What are your research topics?
As a plastic surgeon, I am broadly interested in the impact of the surgical treatments we carry out. In my research, I try to combine two seemingly opposite perspectives, those of the patient and of society. In addition to clinical research, I conduct basic research on rare skin cancers.
Where and how does the topic of your research have an impact?
The image of plastic surgery conveyed by the media does not correspond to what the field encompasses in public healthcare. Plastic surgery does not focus on a limited anatomical region. Rather, we repair and reconstruct tissue defects and restore functionality throughout the body. This may make it difficult to perceive everything we are doing.
My research questions arise from the clinical work of plastic surgeons. Consequently, they are matters of great relevance to the patient and patient care to which there are, as yet, no answers. For instance, young women with massive weight loss following bariatric surgery asked me at my office whether a surgical procedure to fix skin folds in the abdominal region is safe in case they still want to have children. I seized on the topic, and together with my research group we demonstrated that pregnancies are normal and safe for the foetus after corrective surgeries carried out because of weight loss.
What is particularly inspiring in your field right now?
New solutions in health technology are rapidly adopted in surgery, also in my field. Precision medicine and its application in the field of plastic surgery is another trend.
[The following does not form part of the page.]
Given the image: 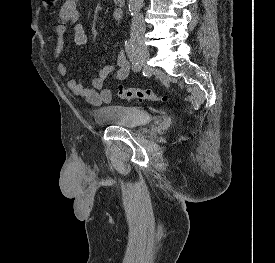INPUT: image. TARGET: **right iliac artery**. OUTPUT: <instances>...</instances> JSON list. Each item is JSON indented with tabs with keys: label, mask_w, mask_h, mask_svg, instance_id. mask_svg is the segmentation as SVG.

Emerging trends should not be accepted uncritically, with faith in the pitches of the people marketing them. We need research-based knowledge on what really benefits patients and is societally effective. It is important that we who meet the patients, carry out surgeries, and bear the responsibility, also conduct research that can then be utilised in decision-making.
Virve Koljonen is Professor of Plastic Surgery at the Faculty of Medicine.